#### Listed entries
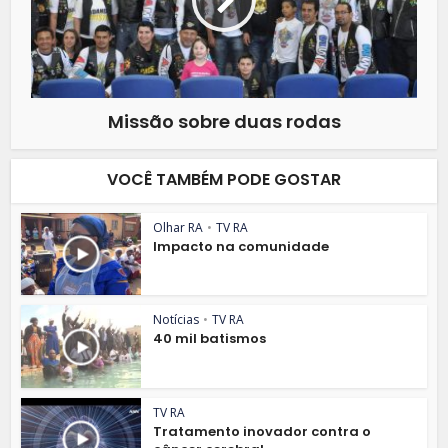
Missão sobre duas rodas
VOCÊ TAMBÉM PODE GOSTAR
Olhar RA
•
TV RA
Impacto na comunidade
Notícias
•
TV RA
40 mil batismos
TV RA
Tratamento inovador contra o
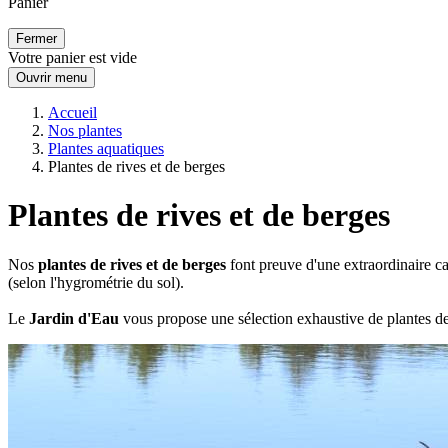
Panier
Fermer
Votre panier est vide
Ouvrir menu
Accueil
Nos plantes
Plantes aquatiques
Plantes de rives et de berges
Plantes de rives et de berges
Nos
plantes de rives et de berges
font preuve d'une extraordinaire ca
(selon l'hygrométrie du sol).
Le
Jardin d'Eau
vous propose une sélection exhaustive de plantes d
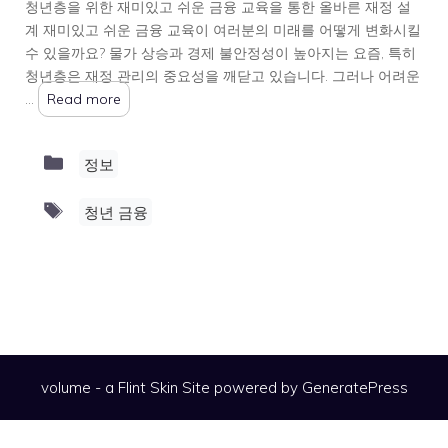
청년층을 위한 재미있고 쉬운 금융 교육을 통한 올바른 재정 설
계 재미있고 쉬운 금융 교육이 여러분의 미래를 어떻게 변화시킬
수 있을까요? 물가 상승과 경제 불안정성이 높아지는 요즘, 특히
청년층은 재정 관리의 중요성을 깨닫고 있습니다. 그러나 어려운
…
Read more
Categories
정보
Tags
청년 금융
volume - a
Flint Skin
Site powered by GeneratePress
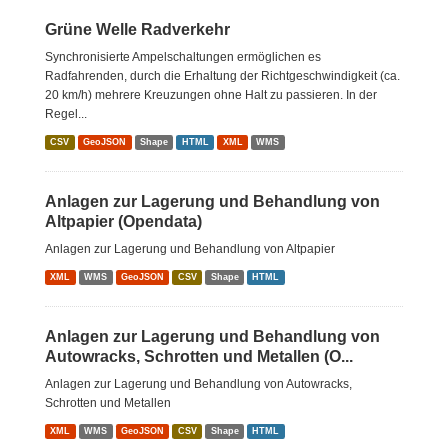
Grüne Welle Radverkehr
Synchronisierte Ampelschaltungen ermöglichen es
Radfahrenden, durch die Erhaltung der Richtgeschwindigkeit (ca.
20 km/h) mehrere Kreuzungen ohne Halt zu passieren. In der
Regel...
CSV
GeoJSON
Shape
HTML
XML
WMS
Anlagen zur Lagerung und Behandlung von
Altpapier (Opendata)
Anlagen zur Lagerung und Behandlung von Altpapier
XML
WMS
GeoJSON
CSV
Shape
HTML
Anlagen zur Lagerung und Behandlung von
Autowracks, Schrotten und Metallen (O...
Anlagen zur Lagerung und Behandlung von Autowracks,
Schrotten und Metallen
XML
WMS
GeoJSON
CSV
Shape
HTML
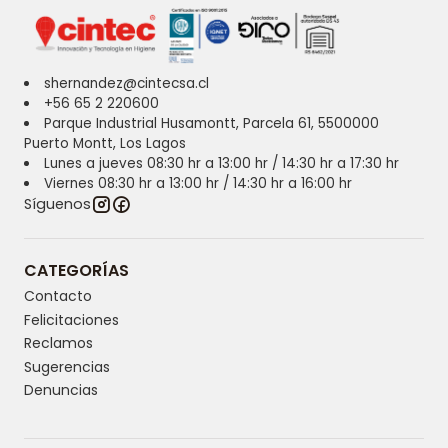
shernandez@cintecsa.cl
+56 65 2 220600
Parque Industrial Husamontt, Parcela 61, 5500000
Puerto Montt, Los Lagos
Lunes a jueves 08:30 hr a 13:00 hr / 14:30 hr a 17:30 hr
Viernes 08:30 hr a 13:00 hr / 14:30 hr a 16:00 hr
Síguenos
CATEGORÍAS
Contacto
Felicitaciones
Reclamos
Sugerencias
Denuncias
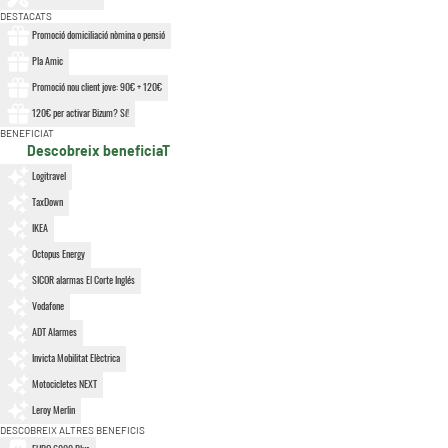
DESTACATS
Promoció domiciliació nòmina o pensió
Pla Amic
Promoció nou client jove: 90€ + 120€
120€ per activar Bizum? Sí!
BENEFICIAT
Descobreix beneficiaT
Logitravel
TaxDown
IKEA
Octopus Energy
SICOR alarmas El Corte Inglés
Vodafone
ADT Alarmes
Invicta Mobilitat Elèctrica
Motocicletes NEXT
Leroy Merlin
DESCOBREIX ALTRES BENEFICIS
########
Problem description
Transcribe the records above exactly, excluding every picture.

Solution to the exercise
Missão sobre duas rodas
VOCÊ TAMBÉM PODE GOSTAR
Olhar RA
•
TV RA
Impacto na comunidade
Notícias
•
TV RA
40 mil batismos
TV RA
Tratamento inovador contra o
Panier
Fermer
Votre panier est vide
Ouvrir menu
Accueil
Nos plantes
Plantes aquatiques
Plantes de rives et de berges
Plantes de rives et de berges
Nos
plantes de rives et de berges
font preuve d'une extraordinaire ca
(selon l'hygrométrie du sol).
Le
Jardin d'Eau
vous propose une sélection exhaustive de plantes d
청년층을 위한 재미있고 쉬운 금융 교육을 통한 올바른 재정 설
계 재미있고 쉬운 금융 교육이 여러분의 미래를 어떻게 변화시킬
수 있을까요? 물가 상승과 경제 불안정성이 높아지는 요즘, 특히
청년층은 재정 관리의 중요성을 깨닫고 있습니다. 그러나 어려운
…
Read more
Categories
정보
Tags
청년 금융
volume - a
Flint Skin
Site powered by GeneratePress
Grüne Welle Radverkehr
Synchronisierte Ampelschaltungen ermöglichen es
Radfahrenden, durch die Erhaltung der Richtgeschwindigkeit (ca.
20 km/h) mehrere Kreuzungen ohne Halt zu passieren. In der
Regel...
CSV
GeoJSON
Shape
HTML
XML
WMS
Anlagen zur Lagerung und Behandlung von
Altpapier (Opendata)
Anlagen zur Lagerung und Behandlung von Altpapier
XML
WMS
GeoJSON
CSV
Shape
HTML
Anlagen zur Lagerung und Behandlung von
Autowracks, Schrotten und Metallen (O...
Anlagen zur Lagerung und Behandlung von Autowracks,
Schrotten und Metallen
XML
WMS
GeoJSON
CSV
Shape
HTML
shernandez@cintecsa.cl
+56 65 2 220600
Parque Industrial Husamontt, Parcela 61, 5500000
Puerto Montt, Los Lagos
Lunes a jueves 08:30 hr a 13:00 hr / 14:30 hr a 17:30 hr
Viernes 08:30 hr a 13:00 hr / 14:30 hr a 16:00 hr
Síguenos
CATEGORÍAS
Contacto
Felicitaciones
Reclamos
Sugerencias
Denuncias
DESTACATS
Promoció domiciliació nòmina o pensió
Pla Amic
Promoció nou client jove: 90€ + 120€
120€ per activar Bizum? Sí!
BENEFICIAT
Descobreix beneficiaT
Logitravel
TaxDown
IKEA
Octopus Energy
SICOR alarmas El Corte Inglés
Vodafone
ADT Alarmes
Invicta Mobilitat Elèctrica
Motocicletes NEXT
Leroy Merlin
DESCOBREIX ALTRES BENEFICIS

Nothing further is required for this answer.